(Saved data entries)
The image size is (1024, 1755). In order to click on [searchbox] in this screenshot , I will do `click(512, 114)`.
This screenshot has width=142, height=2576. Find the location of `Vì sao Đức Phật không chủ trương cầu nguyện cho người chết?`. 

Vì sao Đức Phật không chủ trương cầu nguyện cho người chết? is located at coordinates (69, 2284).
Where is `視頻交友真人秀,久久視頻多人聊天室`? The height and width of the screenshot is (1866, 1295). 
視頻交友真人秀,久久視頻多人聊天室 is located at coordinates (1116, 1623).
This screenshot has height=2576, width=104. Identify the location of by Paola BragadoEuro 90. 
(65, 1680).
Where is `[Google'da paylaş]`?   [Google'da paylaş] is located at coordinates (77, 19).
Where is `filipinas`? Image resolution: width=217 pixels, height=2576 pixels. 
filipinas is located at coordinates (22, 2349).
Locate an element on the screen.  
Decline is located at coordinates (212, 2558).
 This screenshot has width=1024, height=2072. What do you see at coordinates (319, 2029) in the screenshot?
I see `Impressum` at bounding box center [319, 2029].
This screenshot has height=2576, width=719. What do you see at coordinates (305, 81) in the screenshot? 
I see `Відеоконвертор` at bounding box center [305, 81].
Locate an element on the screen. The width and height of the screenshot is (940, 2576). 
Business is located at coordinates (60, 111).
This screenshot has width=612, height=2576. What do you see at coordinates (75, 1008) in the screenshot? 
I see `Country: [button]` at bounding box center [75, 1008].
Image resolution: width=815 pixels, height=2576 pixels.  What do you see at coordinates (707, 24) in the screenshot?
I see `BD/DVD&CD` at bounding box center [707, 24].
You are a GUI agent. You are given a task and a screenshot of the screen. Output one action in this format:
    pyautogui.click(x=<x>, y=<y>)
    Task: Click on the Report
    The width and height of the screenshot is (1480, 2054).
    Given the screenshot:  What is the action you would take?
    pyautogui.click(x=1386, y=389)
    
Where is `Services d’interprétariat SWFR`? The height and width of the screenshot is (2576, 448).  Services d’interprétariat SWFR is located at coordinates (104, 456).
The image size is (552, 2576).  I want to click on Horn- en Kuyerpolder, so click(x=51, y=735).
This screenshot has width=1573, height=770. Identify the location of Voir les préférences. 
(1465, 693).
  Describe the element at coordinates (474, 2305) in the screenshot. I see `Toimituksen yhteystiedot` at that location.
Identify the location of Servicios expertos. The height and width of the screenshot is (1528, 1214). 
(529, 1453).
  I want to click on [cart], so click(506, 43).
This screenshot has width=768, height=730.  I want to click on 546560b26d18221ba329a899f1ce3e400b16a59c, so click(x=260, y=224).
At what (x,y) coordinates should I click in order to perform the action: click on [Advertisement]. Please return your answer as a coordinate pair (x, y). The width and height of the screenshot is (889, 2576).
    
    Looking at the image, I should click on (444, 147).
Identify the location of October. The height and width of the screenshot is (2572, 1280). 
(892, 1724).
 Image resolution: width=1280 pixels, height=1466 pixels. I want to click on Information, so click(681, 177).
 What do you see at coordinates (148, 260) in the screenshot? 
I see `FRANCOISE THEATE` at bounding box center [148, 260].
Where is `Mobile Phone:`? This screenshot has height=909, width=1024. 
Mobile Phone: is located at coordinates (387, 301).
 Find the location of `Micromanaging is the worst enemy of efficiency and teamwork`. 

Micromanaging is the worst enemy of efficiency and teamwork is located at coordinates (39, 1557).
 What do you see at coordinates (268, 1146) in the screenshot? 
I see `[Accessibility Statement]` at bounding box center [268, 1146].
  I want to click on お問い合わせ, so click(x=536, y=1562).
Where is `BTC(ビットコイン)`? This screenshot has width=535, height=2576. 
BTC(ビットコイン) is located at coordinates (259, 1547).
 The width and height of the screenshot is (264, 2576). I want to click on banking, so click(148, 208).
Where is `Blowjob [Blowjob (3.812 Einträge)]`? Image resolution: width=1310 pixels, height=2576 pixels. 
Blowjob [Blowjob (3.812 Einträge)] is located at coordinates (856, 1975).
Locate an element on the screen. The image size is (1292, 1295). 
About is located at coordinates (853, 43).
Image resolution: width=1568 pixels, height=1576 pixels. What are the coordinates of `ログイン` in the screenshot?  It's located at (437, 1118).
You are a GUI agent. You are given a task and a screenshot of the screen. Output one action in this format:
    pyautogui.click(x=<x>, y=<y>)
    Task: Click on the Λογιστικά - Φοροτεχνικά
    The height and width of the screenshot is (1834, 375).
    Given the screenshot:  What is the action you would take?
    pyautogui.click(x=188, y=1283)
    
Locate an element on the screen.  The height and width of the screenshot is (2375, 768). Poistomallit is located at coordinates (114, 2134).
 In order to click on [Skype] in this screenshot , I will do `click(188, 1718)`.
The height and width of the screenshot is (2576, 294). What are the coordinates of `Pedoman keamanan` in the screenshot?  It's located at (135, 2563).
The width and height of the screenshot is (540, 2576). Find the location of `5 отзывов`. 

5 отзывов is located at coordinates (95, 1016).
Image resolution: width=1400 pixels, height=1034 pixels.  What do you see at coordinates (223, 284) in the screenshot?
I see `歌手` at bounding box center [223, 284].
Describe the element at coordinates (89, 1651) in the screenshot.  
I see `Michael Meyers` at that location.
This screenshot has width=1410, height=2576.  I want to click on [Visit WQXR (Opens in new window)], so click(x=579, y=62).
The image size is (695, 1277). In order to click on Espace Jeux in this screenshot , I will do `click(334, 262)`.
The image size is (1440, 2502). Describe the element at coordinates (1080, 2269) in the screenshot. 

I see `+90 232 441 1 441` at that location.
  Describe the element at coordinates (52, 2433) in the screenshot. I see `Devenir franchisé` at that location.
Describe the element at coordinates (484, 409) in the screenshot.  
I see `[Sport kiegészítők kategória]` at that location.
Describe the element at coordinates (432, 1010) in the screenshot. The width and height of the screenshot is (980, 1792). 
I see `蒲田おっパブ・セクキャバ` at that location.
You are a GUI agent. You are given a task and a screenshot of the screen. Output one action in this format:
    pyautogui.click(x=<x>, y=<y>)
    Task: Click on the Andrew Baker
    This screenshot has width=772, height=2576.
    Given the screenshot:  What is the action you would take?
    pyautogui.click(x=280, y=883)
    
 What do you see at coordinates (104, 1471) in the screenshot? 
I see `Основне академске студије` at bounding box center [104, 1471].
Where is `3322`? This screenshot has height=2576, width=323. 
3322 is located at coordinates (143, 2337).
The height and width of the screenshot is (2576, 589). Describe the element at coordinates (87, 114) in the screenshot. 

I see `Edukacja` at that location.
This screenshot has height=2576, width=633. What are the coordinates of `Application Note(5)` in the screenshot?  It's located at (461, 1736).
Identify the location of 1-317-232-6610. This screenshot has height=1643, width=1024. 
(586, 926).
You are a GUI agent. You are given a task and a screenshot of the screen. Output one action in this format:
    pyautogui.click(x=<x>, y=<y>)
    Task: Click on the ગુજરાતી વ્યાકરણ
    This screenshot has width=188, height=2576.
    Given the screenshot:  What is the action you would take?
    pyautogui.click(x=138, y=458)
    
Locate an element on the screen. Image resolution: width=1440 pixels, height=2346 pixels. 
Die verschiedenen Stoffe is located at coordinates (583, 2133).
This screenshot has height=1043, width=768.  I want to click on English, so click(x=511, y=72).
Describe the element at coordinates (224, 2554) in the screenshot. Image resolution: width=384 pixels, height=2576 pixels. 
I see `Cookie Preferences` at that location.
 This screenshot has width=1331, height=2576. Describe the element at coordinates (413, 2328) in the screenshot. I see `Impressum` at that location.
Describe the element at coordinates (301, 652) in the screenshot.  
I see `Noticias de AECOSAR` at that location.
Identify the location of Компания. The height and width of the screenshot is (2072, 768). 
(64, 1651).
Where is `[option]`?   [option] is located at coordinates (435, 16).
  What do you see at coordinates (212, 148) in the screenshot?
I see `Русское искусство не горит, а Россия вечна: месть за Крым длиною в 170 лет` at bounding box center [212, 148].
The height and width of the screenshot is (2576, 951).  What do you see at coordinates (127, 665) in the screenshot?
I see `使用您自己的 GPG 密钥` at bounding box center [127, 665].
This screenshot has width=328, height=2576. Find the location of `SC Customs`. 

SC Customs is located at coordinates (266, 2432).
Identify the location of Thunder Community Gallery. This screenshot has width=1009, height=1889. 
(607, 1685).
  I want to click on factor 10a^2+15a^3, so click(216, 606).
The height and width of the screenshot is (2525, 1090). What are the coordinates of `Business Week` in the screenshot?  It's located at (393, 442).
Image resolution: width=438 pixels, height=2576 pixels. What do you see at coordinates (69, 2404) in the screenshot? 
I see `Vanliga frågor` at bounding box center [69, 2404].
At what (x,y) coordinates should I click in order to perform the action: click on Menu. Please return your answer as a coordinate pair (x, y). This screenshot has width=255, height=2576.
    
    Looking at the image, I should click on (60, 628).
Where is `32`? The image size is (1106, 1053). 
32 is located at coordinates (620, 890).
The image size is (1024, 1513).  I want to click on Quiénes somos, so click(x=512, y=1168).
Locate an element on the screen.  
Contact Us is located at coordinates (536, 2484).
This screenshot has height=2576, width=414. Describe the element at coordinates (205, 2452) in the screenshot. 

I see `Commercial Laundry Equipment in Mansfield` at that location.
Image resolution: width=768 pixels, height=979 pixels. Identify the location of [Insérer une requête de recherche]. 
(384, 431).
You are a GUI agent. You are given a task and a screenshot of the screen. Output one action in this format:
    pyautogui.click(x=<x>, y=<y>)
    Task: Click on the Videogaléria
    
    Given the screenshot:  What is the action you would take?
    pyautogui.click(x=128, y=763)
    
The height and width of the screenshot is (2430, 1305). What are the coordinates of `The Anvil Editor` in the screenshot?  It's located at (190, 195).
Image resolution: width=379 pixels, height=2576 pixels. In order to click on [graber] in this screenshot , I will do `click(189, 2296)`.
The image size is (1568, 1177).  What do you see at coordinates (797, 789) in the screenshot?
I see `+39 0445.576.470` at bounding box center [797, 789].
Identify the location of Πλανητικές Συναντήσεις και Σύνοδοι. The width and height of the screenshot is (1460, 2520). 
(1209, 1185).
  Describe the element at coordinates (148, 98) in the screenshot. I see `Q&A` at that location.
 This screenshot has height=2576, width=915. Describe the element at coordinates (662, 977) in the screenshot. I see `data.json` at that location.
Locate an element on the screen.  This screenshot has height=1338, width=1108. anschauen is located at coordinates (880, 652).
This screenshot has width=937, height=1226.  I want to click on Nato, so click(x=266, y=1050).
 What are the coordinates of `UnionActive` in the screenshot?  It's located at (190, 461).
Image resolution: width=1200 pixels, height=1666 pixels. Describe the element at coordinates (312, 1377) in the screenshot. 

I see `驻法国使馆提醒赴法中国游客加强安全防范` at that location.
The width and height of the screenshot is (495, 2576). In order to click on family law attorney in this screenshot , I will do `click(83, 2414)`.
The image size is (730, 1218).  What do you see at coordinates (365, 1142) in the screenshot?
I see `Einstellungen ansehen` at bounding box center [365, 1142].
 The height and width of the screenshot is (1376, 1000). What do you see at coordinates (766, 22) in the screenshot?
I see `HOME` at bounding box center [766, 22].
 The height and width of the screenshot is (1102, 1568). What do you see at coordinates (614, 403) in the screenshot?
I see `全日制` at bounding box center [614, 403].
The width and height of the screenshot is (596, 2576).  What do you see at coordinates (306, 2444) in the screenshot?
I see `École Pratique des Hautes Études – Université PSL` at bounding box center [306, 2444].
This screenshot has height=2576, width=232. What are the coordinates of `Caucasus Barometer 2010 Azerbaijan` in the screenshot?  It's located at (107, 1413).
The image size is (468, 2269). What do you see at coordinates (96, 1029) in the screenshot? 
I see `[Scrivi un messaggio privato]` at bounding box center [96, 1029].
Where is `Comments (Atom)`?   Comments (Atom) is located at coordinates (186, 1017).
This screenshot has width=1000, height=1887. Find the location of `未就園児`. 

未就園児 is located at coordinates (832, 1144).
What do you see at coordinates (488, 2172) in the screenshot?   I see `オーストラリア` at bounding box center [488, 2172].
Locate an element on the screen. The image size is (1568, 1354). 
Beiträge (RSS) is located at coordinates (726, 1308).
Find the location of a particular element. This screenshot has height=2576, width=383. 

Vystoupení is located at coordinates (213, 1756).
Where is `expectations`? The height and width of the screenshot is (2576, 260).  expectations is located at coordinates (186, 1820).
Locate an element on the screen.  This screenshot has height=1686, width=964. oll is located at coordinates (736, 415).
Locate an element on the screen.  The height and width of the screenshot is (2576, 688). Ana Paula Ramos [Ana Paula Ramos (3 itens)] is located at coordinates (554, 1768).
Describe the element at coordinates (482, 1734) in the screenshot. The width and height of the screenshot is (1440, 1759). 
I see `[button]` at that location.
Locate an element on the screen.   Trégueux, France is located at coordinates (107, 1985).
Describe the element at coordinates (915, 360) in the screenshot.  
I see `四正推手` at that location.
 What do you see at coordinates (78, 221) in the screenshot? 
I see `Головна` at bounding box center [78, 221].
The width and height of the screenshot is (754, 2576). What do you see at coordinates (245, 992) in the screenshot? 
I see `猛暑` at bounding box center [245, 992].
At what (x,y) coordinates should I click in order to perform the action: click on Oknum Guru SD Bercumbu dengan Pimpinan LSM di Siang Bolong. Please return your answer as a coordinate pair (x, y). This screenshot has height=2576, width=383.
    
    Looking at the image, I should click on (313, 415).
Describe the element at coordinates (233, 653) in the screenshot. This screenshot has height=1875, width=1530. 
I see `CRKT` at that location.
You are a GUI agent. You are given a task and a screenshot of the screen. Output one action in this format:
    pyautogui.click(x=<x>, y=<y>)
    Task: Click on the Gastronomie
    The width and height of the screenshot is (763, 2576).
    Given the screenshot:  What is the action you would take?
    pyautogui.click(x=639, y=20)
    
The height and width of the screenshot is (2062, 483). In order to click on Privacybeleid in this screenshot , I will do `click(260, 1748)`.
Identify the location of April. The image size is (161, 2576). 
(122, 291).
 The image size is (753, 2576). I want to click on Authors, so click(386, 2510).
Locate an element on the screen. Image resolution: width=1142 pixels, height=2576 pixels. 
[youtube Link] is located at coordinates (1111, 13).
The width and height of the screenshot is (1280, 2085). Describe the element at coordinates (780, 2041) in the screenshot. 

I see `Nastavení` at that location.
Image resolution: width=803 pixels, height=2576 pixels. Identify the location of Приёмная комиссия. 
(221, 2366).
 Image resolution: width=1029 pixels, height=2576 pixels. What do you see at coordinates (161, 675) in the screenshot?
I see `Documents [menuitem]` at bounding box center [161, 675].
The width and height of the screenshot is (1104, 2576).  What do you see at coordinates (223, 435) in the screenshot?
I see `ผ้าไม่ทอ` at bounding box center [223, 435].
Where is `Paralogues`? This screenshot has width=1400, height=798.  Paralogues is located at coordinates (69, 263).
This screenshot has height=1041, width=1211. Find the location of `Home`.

◆ Your goal
Reproduce each line of the data containing the word "will".

◆ Exercise answer
The image size is (1024, 1755). In order to click on [searchbox] in this screenshot , I will do `click(512, 114)`.
 In order to click on [Skype] in this screenshot , I will do `click(188, 1718)`.
The image size is (695, 1277). In order to click on Espace Jeux in this screenshot , I will do `click(334, 262)`.
Image resolution: width=379 pixels, height=2576 pixels. In order to click on [graber] in this screenshot , I will do `click(189, 2296)`.
The width and height of the screenshot is (495, 2576). In order to click on family law attorney in this screenshot , I will do `click(83, 2414)`.
The height and width of the screenshot is (2062, 483). In order to click on Privacybeleid in this screenshot , I will do `click(260, 1748)`.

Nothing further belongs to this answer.